The government was caught by surprise when on September 22, 2020, following a declaration of the Federal Republic of Southern Cameroons-Ambazonia, with Professor Sisiku AyukTabe as interim leader, massive crowd turned out to celebrate. (The population of Ambazonia is estimated at well over eight million and there is overwhelming support for independence). This day is called Takumbeng Day—it was led by women and girls dressed in white and red cloths tied over their chest, carrying peace plants, and chanting the Ambazonian anthem and victory songs. It was the largest such outpouring in Cameroon’s history. Anglophones had embraced the idea of full independence. The government reacted with brutality, using live bullets and helicopter gun ships. At least 70 people were killed and hundreds critically injured.

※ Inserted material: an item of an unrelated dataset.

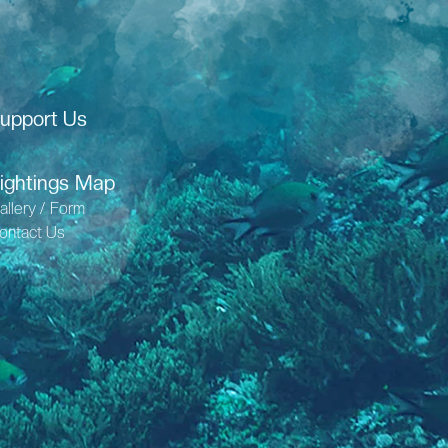
upport Us
ightings Map
allery / Form
ontact Us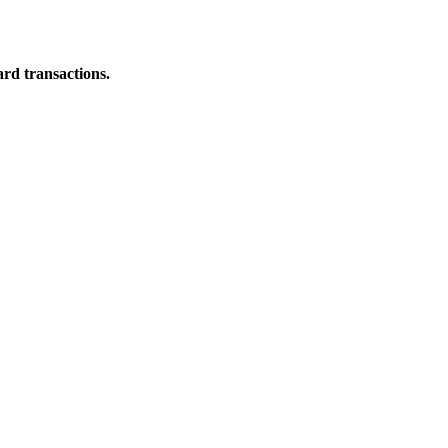
ard transactions.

Nearly 1,000 peaceful protesters were arrested and transferred to various detention centers in Yaounde, Buea, and Douala. The government declared a de facto state of emergency.
On October 1, Sisiku AyukTabe, the interim president, declared the restoration of the independence of Southern Cameroons-Ambazonia and invited the population to celebrate all over the world. The attacks by the government continued and rape was also used as a weapon and properties destroyed by the military. Hundreds of villages were raided by the military and young men were dragged away; some were killed while others taken to unknown destinations. Some villages were burned down by soldiers.
Upon his return from an African summit in the Ivory Coast, Paul Biya, the dictator, pulled out a small piece of paper from his jacket and read out a declaration of war on all Ambazonian activists and freedom fighters calling them “terrorists.” The next day, there was a huge military deployment in southern Cameroon. In the weeks that followed, hundreds of villages were burnt down by Cameroon military forces. Thousands of people have been killed and more than one million people displaced from their homes with some fleeing abroad.
The fighting has lasted more than three years and calls for a ceasefire and negotiations continue.